Some of the resolutions to this Tesla/MIC conflict may be
totally bogus, and reality may reflect a combination of reasons, but who knows?
As I said above, I’m speculating, a bit caught…
I’m just a little bit caught
in the middle
MIC is a dream, and Tesla’s a
riddle
I don’t know what to say, can’t
believe it all, I tried
I’ve got to let it go
And just enjoy the show.[1]
[1]
With apologies to Lenka, the artist who actually wrote the song the girl sings in
Moneyball. Great movie, by the way.
6 comments:
The Intel slide about "Experience with Knights Ferry... unparalleled productivity". I find the wording choice quite amusing. :-)
@Jeff - Aargh! Can't believe I didn't see that one. Thanks!
@Daniel - thanks!
There's no question that Nvidia certainly has a good market in ARM chips, including Tegra, and that won't go away any time soon.
Unfortunately, volumes on ARM chips don't really help Tesla and Tesla-like GPGPUs. That's a different design point, and doesn't share much if any silicon.
They surely will re-use their ARM cores in their new Project Denver HPC offerings. However, the big SIMD/SIMT whomper also on that chip won't, in the future, have a high-volume counterpart to juice its volumes, and that's a significant design effort.
I happened to speak with Bill Daly, Nvidia CTO, a few months ago and brought up this point. He basically hoped the low end didn't go away too soon.
Greg, with regard to the number of codes that can be ported to run on a GPU-based Titan system: Have you considered how many codes were ever actually run on Roadrunner at LANL? From everything I've read and heard, it is extremely challenging to program Roadrunner and get good performance out of the Cell processors (Roadrunner is a hybrid system, with AMD hosts and Cell accelerators). I'd be willing to bet that the only codes successfully ported to or written for Roadrunner involved little more than one or two simple but CPU intensive kernels; I didn't hear of any "multiphysics" codes being ported to Roadrunner.
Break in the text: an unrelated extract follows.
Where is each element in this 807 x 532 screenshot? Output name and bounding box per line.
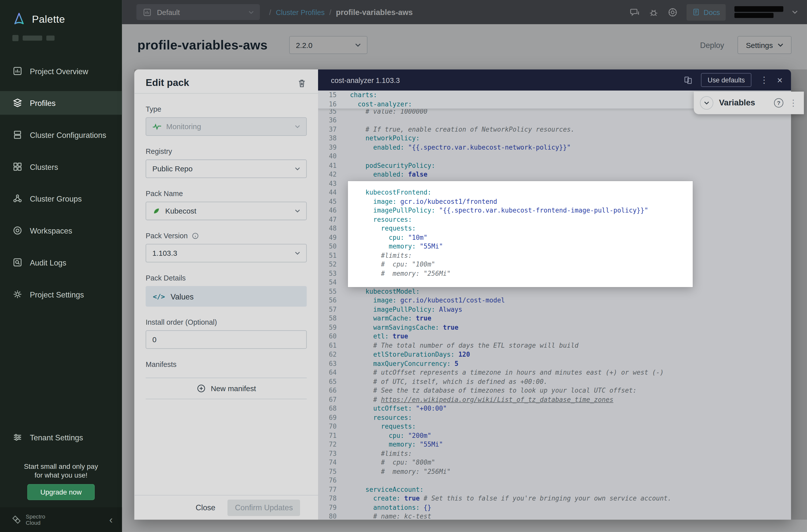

From a production computing standpoint, Roadrunner is largely a failure. From a "pushing the limits of technology" standpoint, though, it might be considered a success.
That's a pretty bad precedent for a GPU-based Titan, since Titan is intended for production computing. However, there are far more developers with experience programming Nvidia GPUs than there are programming Cell, so perhaps the situation won't be so bad.
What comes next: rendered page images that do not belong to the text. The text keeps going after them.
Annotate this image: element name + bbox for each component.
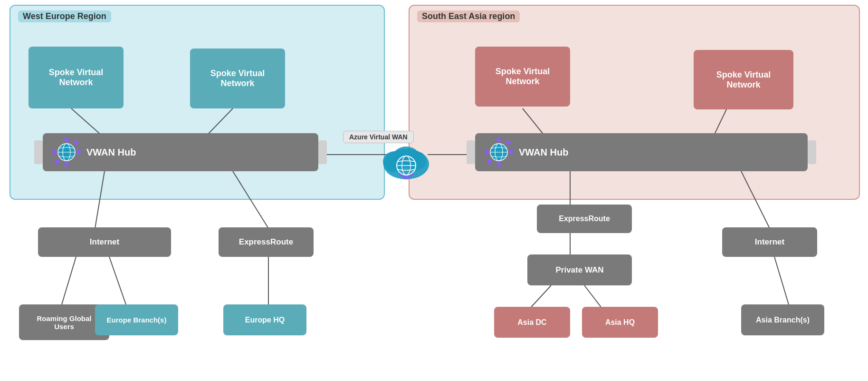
svg-point-36: [496, 162, 501, 166]
west-spoke2: Spoke VirtualNetwork: [190, 49, 285, 108]
azure-wan-label: Azure Virtual WAN: [343, 131, 414, 143]
sea-spoke2: Spoke VirtualNetwork: [694, 50, 793, 109]
svg-point-35: [509, 150, 513, 155]
asia-hq: Asia HQ: [582, 307, 658, 338]
sea-hub-handle-left: [467, 140, 475, 164]
diagram-container: West Europe Region South East Asia regio…: [0, 0, 868, 381]
sea-vwan-hub-icon: [485, 138, 513, 166]
asia-dc: Asia DC: [494, 307, 570, 338]
west-vwan-hub: VWAN Hub: [43, 133, 318, 171]
svg-line-5: [109, 257, 126, 304]
svg-point-38: [506, 140, 511, 145]
sea-label: South East Asia region: [417, 10, 520, 22]
svg-point-39: [487, 159, 492, 164]
west-expressroute: ExpressRoute: [219, 227, 314, 257]
svg-point-23: [55, 159, 59, 164]
west-spoke1: Spoke VirtualNetwork: [29, 47, 124, 108]
hub-handle-right: [318, 140, 327, 164]
svg-point-20: [64, 162, 69, 166]
sea-vwan-hub: VWAN Hub: [475, 133, 808, 171]
svg-point-22: [74, 140, 78, 145]
west-europe-branch: Europe Branch(s): [95, 304, 178, 335]
svg-point-37: [485, 150, 489, 155]
west-internet: Internet: [38, 227, 171, 257]
asia-branch: Asia Branch(s): [741, 304, 824, 335]
hub-handle-left: [34, 140, 43, 164]
azure-cloud-icon: [380, 136, 432, 188]
sea-hub-handle-right: [808, 140, 816, 164]
svg-line-17: [774, 257, 789, 304]
svg-point-19: [76, 150, 81, 155]
sea-private-wan: Private WAN: [527, 254, 632, 285]
sea-expressroute-top: ExpressRoute: [537, 205, 632, 233]
svg-point-18: [64, 138, 69, 142]
sea-spoke1: Spoke VirtualNetwork: [475, 47, 570, 107]
vwan-hub-icon: [52, 138, 81, 166]
svg-line-4: [62, 257, 76, 304]
sea-internet: Internet: [722, 227, 817, 257]
west-europe-hq: Europe HQ: [223, 304, 306, 335]
svg-point-34: [496, 138, 501, 142]
west-europe-label: West Europe Region: [18, 10, 111, 22]
svg-point-21: [52, 150, 57, 155]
My bet is that a handful of codes will be able to use the GPUs in Titan effectively, with at least a few of them having a kernel that can be tuned well enough to pull a big number that ORNL can tout. The rest of the codes, which can't effectively be ported to use GPUs, will just run on the CPUs; they'll get work done but won't make good use of the system. Oddly enough, that sounds like what I've heard about Roadrunner...
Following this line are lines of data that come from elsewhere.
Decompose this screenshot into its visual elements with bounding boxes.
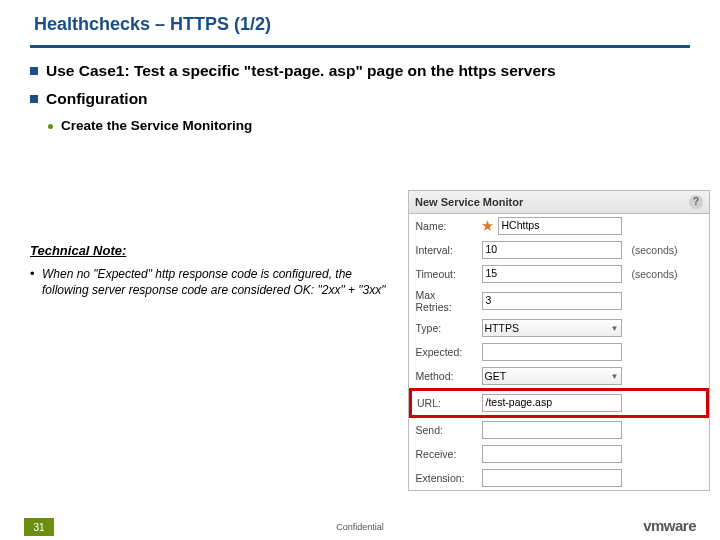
row-url: URL: /test-page.asp [411,390,708,417]
url-input[interactable]: /test-page.asp [482,394,622,412]
label-name: Name: [411,214,477,238]
star-icon [482,220,494,232]
maxretries-input[interactable]: 3 [482,292,622,310]
label-interval: Interval: [411,238,477,262]
row-name: Name: HChttps [411,214,708,238]
type-select[interactable]: HTTPS ▼ [482,319,622,337]
row-maxretries: Max Retries: 3 [411,286,708,316]
help-icon[interactable]: ? [689,195,703,209]
bullet-configuration-text: Configuration [46,90,148,108]
page-title: Healthchecks – HTTPS (1/2) [34,14,720,35]
row-interval: Interval: 10 (seconds) [411,238,708,262]
interval-input[interactable]: 10 [482,241,622,259]
unit-interval: (seconds) [627,238,708,262]
label-url: URL: [411,390,477,417]
label-maxretries: Max Retries: [411,286,477,316]
row-receive: Receive: [411,442,708,466]
extension-input[interactable] [482,469,622,487]
confidential-label: Confidential [336,522,384,532]
method-select[interactable]: GET ▼ [482,367,622,385]
bullet-dash-icon: • [30,266,42,281]
label-send: Send: [411,417,477,443]
row-send: Send: [411,417,708,443]
row-expected: Expected: [411,340,708,364]
chevron-down-icon: ▼ [611,372,619,381]
bullet-configuration: Configuration [30,90,690,108]
page-number: 31 [24,518,54,536]
label-receive: Receive: [411,442,477,466]
row-timeout: Timeout: 15 (seconds) [411,262,708,286]
send-input[interactable] [482,421,622,439]
expected-input[interactable] [482,343,622,361]
panel-header: New Service Monitor ? [409,191,709,214]
technical-note-item: • When no "Expected" http response code … [30,266,400,298]
subbullet-create: Create the Service Monitoring [48,118,690,133]
label-method: Method: [411,364,477,390]
service-monitor-panel: New Service Monitor ? Name: HChttps Inte… [408,190,710,491]
type-value: HTTPS [485,322,519,334]
label-timeout: Timeout: [411,262,477,286]
row-method: Method: GET ▼ [411,364,708,390]
chevron-down-icon: ▼ [611,324,619,333]
label-expected: Expected: [411,340,477,364]
name-input[interactable]: HChttps [498,217,622,235]
bullet-square-icon [30,67,38,75]
label-type: Type: [411,316,477,340]
subbullet-create-text: Create the Service Monitoring [61,118,252,133]
panel-title: New Service Monitor [415,196,523,208]
bullet-usecase-text: Use Case1: Test a specific "test-page. a… [46,62,556,80]
method-value: GET [485,370,507,382]
bullet-square-icon [30,95,38,103]
unit-timeout: (seconds) [627,262,708,286]
row-extension: Extension: [411,466,708,490]
bullet-dot-icon [48,124,53,129]
label-extension: Extension: [411,466,477,490]
footer: 31 Confidential vmware [0,514,720,540]
bullet-usecase: Use Case1: Test a specific "test-page. a… [30,62,690,80]
receive-input[interactable] [482,445,622,463]
row-type: Type: HTTPS ▼ [411,316,708,340]
vmware-logo: vmware [643,517,696,534]
timeout-input[interactable]: 15 [482,265,622,283]
technical-note-text: When no "Expected" http response code is… [42,266,400,298]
No, I hadn't considered that because, frankly, I didn't really know. Certainly Roadrunner has a similar set of issues.
Thanks for the information!
IMHO AMD's APU or an Atom/ARM chip packaged with a commodity GPU is the way to go. Who really cares about running a petaflop's worth of particles due to the extreme latency between iterations which is at minimum the speed of light distance between compute nodes? 99% of particle simulation computations fit on a single high end GPU. Big data problems are all about caching and striping across multiple machines to lower bottlenecks and have failover if a node dies which will start happening with probability one in the very near future.